■ WHAT THE EXERCISE ASKS
In full and word for word, copy the listing; no pictures belong in the copy.

■ RAW DATA

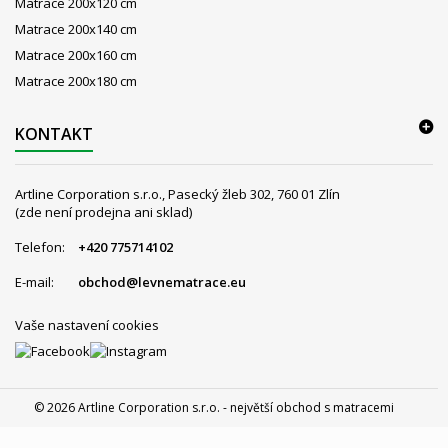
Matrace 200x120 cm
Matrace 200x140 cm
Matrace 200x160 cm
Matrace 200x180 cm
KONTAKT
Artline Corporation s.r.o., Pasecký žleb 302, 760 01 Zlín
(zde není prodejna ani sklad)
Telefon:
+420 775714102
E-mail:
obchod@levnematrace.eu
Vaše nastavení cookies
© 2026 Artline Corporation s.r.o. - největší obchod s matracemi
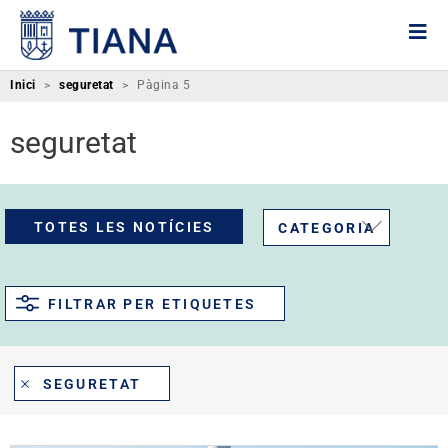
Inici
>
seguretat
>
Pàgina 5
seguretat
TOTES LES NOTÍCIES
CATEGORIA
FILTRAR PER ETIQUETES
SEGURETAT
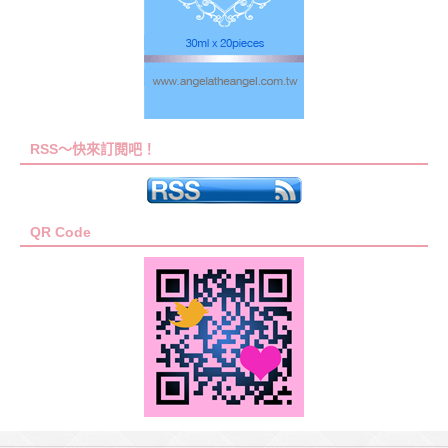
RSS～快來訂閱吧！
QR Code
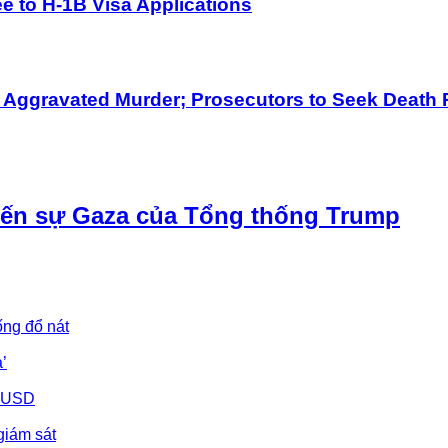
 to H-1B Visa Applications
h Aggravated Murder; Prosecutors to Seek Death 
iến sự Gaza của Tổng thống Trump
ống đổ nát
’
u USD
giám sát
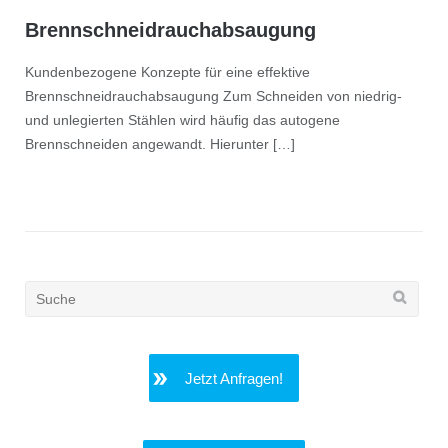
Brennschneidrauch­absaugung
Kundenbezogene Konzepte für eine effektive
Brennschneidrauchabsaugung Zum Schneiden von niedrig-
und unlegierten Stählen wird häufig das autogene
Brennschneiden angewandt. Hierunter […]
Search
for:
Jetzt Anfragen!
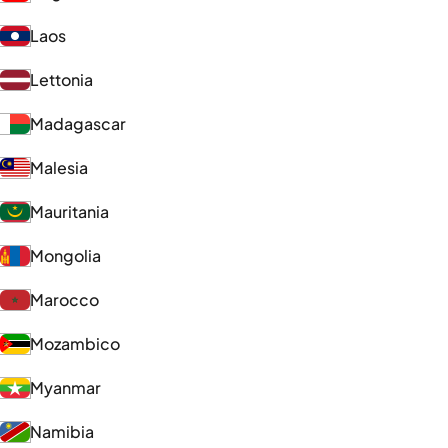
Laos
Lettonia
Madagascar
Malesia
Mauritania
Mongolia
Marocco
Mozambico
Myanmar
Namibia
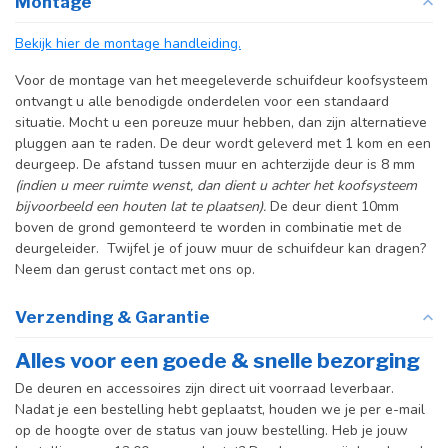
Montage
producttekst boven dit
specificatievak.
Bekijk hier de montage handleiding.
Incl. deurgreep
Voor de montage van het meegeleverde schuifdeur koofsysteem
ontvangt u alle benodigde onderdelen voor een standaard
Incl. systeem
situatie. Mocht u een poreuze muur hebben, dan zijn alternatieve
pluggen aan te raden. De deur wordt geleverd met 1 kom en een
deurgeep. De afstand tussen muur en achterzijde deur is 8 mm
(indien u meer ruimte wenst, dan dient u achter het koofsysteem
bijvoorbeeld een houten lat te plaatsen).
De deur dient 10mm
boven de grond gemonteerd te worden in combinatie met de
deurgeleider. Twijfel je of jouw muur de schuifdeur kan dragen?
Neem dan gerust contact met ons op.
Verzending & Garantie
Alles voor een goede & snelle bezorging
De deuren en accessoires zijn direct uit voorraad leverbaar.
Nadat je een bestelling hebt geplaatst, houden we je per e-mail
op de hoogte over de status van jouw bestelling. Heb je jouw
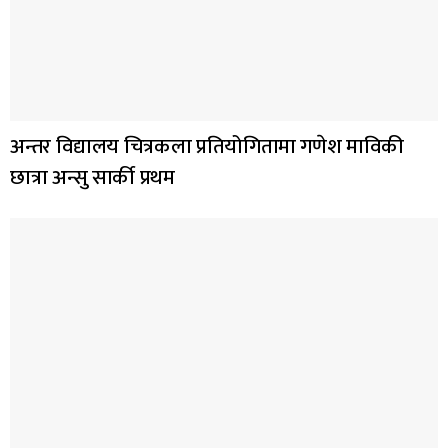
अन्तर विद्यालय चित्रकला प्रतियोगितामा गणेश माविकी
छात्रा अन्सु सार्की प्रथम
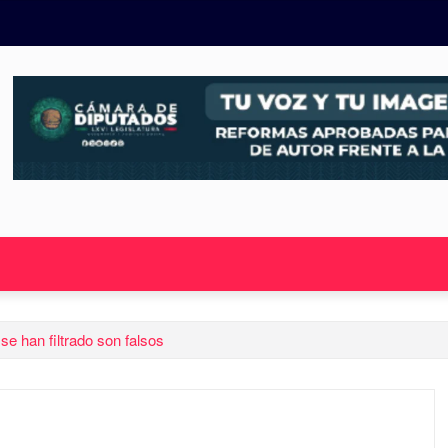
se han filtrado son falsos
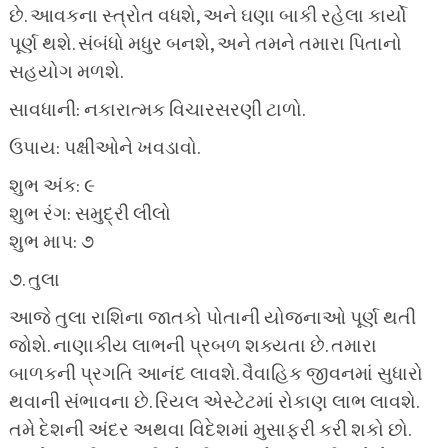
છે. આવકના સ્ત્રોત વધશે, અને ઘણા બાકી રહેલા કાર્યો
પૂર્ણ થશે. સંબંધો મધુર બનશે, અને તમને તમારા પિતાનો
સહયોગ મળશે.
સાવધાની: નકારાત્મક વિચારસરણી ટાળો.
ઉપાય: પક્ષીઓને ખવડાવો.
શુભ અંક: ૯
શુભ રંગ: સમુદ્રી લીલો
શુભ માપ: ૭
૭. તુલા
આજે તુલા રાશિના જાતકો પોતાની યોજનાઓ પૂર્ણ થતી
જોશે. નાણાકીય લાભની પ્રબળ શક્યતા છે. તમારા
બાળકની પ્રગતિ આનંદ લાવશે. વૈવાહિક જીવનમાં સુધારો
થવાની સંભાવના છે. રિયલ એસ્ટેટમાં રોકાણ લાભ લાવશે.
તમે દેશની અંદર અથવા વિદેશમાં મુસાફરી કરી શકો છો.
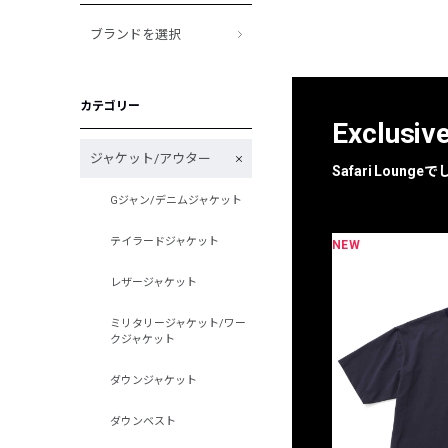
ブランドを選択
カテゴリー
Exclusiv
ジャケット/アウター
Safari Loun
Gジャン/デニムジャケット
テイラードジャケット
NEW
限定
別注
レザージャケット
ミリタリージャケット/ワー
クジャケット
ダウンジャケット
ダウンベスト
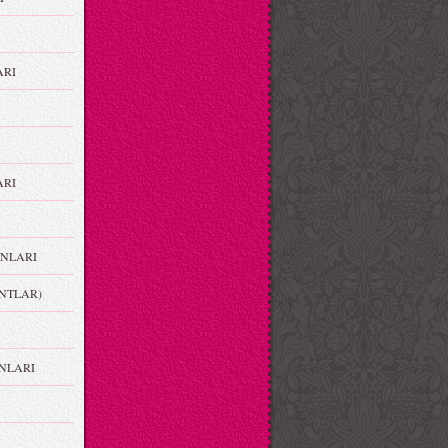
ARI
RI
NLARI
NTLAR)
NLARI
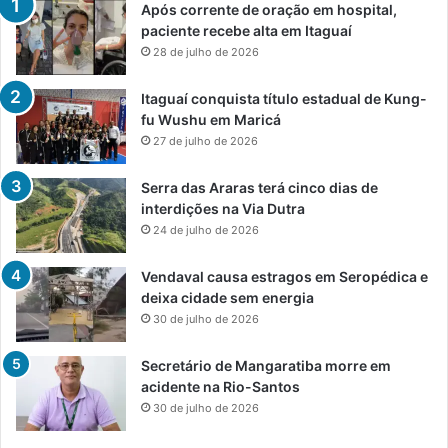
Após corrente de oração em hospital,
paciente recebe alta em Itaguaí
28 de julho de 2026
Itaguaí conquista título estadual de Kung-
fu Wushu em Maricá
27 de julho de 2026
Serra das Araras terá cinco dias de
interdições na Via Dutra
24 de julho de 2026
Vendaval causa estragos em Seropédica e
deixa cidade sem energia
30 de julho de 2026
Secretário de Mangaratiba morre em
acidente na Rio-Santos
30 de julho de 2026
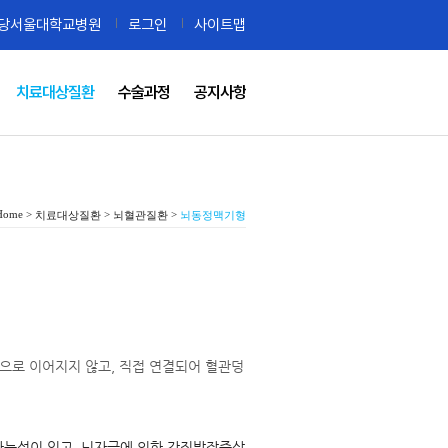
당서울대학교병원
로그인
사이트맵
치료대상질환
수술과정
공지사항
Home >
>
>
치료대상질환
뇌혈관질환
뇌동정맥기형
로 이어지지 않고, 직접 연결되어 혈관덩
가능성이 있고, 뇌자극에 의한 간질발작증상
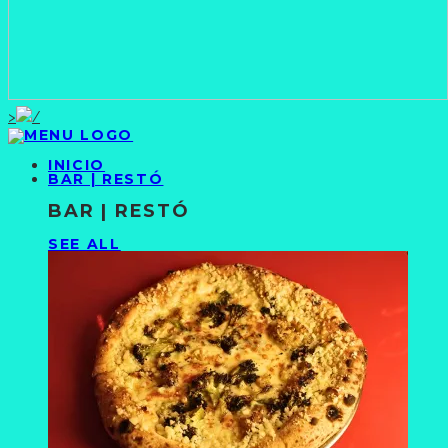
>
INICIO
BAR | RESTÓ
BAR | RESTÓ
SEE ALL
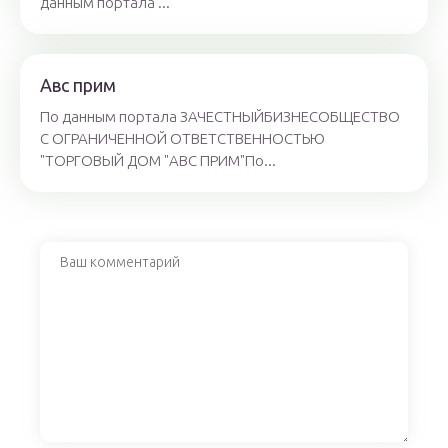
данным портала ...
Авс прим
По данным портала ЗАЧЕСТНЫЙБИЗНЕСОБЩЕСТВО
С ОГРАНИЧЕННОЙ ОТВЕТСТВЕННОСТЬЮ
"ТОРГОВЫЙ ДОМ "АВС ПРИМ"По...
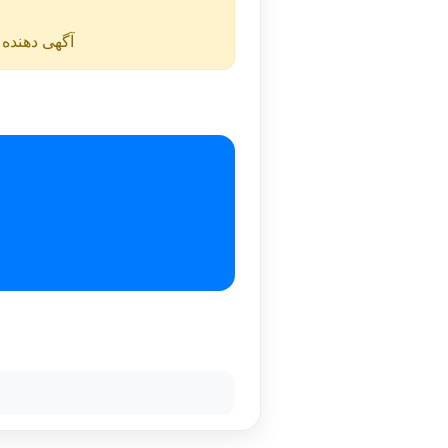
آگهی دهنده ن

■ ANSWER
Matrace 200x120 cm
Matrace 200x140 cm
Matrace 200x160 cm
Matrace 200x180 cm
KONTAKT
Artline Corporation s.r.o., Pasecký žleb 302, 760 01 Zlín
(zde není prodejna ani sklad)
Telefon:
+420 775714102
E-mail:
obchod@levnematrace.eu
Vaše nastavení cookies
© 2026 Artline Corporation s.r.o. - největší obchod s matracemi
Inici
>
seguretat
>
Pàgina 5
seguretat
TOTES LES NOTÍCIES
CATEGORIA
FILTRAR PER ETIQUETES
SEGURETAT
RSS～快來訂閱吧！
QR Code
 to H-1B Visa Applications
h Aggravated Murder; Prosecutors to Seek Death 
iến sự Gaza của Tổng thống Trump
ống đổ nát
’
u USD
giám sát
Brennschneidrauch­absaugung
Kundenbezogene Konzepte für eine effektive
Brennschneidrauchabsaugung Zum Schneiden von niedrig-
und unlegierten Stählen wird häufig das autogene
Brennschneiden angewandt. Hierunter […]
Search
for:
Jetzt Anfragen!
Laos
Lettonia
Madagascar
Malesia
Mauritania
Mongolia
Marocco
Mozambico
Myanmar
Namibia
Montage
producttekst boven dit
specificatievak.
Bekijk hier de montage handleiding.
Incl. deurgreep
Voor de montage van het meegeleverde schuifdeur koofsysteem
ontvangt u alle benodigde onderdelen voor een standaard
Incl. systeem
situatie. Mocht u een poreuze muur hebben, dan zijn alternatieve
pluggen aan te raden. De deur wordt geleverd met 1 kom en een
deurgeep. De afstand tussen muur en achterzijde deur is 8 mm
(indien u meer ruimte wenst, dan dient u achter het koofsysteem
bijvoorbeeld een houten lat te plaatsen).
De deur dient 10mm
boven de grond gemonteerd te worden in combinatie met de
deurgeleider. Twijfel je of jouw muur de schuifdeur kan dragen?
Neem dan gerust contact met ons op.
Verzending & Garantie
Alles voor een goede & snelle bezorging
De deuren en accessoires zijn direct uit voorraad leverbaar.
Nadat je een bestelling hebt geplaatst, houden we je per e-mail
op de hoogte over de status van jouw bestelling. Heb je jouw
अन्तर विद्यालय चित्रकला प्रतियोगितामा गणेश माविकी
छात्रा अन्सु सार्की प्रथम
se han filtrado son falsos
છે. આવકના સ્ત્રોત વધશે, અને ઘણા બાકી રહેલા કાર્યો
પૂર્ણ થશે. સંબંધો મધુર બનશે, અને તમને તમારા પિતાનો
સહયોગ મળશે.
સાવધાની: નકારાત્મક વિચારસરણી ટાળો.
ઉપાય: પક્ષીઓને ખવડાવો.
શુભ અંક: ૯
શુભ રંગ: સમુદ્રી લીલો
શુભ માપ: ૭
૭. તુલા
આજે તુલા રાશિના જાતકો પોતાની યોજનાઓ પૂર્ણ થતી
જોશે. નાણાકીય લાભની પ્રબળ શક્યતા છે. તમારા
બાળકની પ્રગતિ આનંદ લાવશે. વૈવાહિક જીવનમાં સુધારો
થવાની સંભાવના છે. રિયલ એસ્ટેટમાં રોકાણ લાભ લાવશે.
તમે દેશની અંદર અથવા વિદેશમાં મુસાફરી કરી શકો છો.
ブランドを選択
カテゴリー
Exclusiv
ジャケット/アウター
Safari Loun
Gジャン/デニムジャケット
テイラードジャケット
NEW
限定
別注
レザージャケット
ミリタリージャケット/ワー
クジャケット
ダウンジャケット
ダウンベスト
ARI
RI
NLARI
NTLAR)
NLARI
Após corrente de oração em hospital,
paciente recebe alta em Itaguaí
28 de julho de 2026
Itaguaí conquista título estadual de Kung-
fu Wushu em Maricá
27 de julho de 2026
Serra das Araras terá cinco dias de
interdições na Via Dutra
24 de julho de 2026
Vendaval causa estragos em Seropédica e
deixa cidade sem energia
30 de julho de 2026
Secretário de Mangaratiba morre em
acidente na Rio-Santos
30 de julho de 2026
당서울대학교병원
로그인
사이트맵
치료대상질환
수술과정
공지사항
Home >
>
>
치료대상질환
뇌혈관질환
뇌동정맥기형
로 이어지지 않고, 직접 연결되어 혈관덩
가능성이 있고, 뇌자극에 의한 간질발작증상
>
INICIO
BAR | RESTÓ
BAR | RESTÓ
SEE ALL
данным портала ...
Авс прим
По данным портала ЗАЧЕСТНЫЙБИЗНЕСОБЩЕСТВО
С ОГРАНИЧЕННОЙ ОТВЕТСТВЕННОСТЬЮ
"ТОРГОВЫЙ ДОМ "АВС ПРИМ"По...
آگهی دهنده ن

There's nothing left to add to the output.